Stored data entries:
------------------------------------------------
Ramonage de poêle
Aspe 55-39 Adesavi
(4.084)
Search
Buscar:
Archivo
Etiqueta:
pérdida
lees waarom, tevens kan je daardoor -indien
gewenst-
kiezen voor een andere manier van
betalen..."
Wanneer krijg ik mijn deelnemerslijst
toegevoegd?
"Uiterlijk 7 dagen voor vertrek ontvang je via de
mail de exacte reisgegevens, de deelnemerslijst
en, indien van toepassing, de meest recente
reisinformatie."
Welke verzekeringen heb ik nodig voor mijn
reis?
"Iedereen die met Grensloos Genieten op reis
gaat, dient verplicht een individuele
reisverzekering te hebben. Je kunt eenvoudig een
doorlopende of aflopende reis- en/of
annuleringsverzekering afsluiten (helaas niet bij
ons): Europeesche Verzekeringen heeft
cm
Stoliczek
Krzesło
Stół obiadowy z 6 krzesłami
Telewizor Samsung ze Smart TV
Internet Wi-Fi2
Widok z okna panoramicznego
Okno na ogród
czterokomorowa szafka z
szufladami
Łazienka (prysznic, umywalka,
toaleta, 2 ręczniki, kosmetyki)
------------------------------------------------
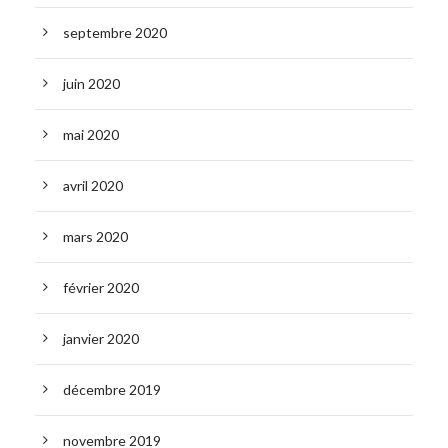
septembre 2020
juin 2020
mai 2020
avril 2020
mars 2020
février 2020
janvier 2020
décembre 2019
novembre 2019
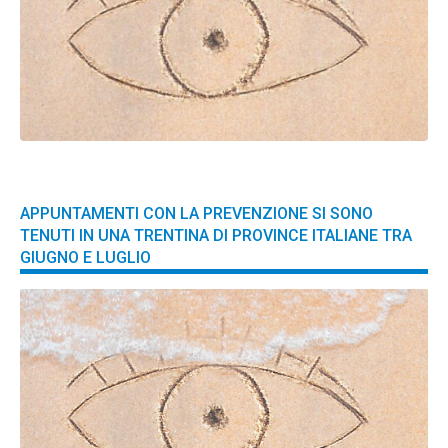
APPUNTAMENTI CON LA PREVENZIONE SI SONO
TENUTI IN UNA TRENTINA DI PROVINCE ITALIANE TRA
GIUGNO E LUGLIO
------------------------------------------------
Pull out each line of the entries that contains "voor".

(Response area)
kiezen voor een andere manier van
"Uiterlijk 7 dagen voor vertrek ontvang je via de
Welke verzekeringen heb ik nodig voor mijn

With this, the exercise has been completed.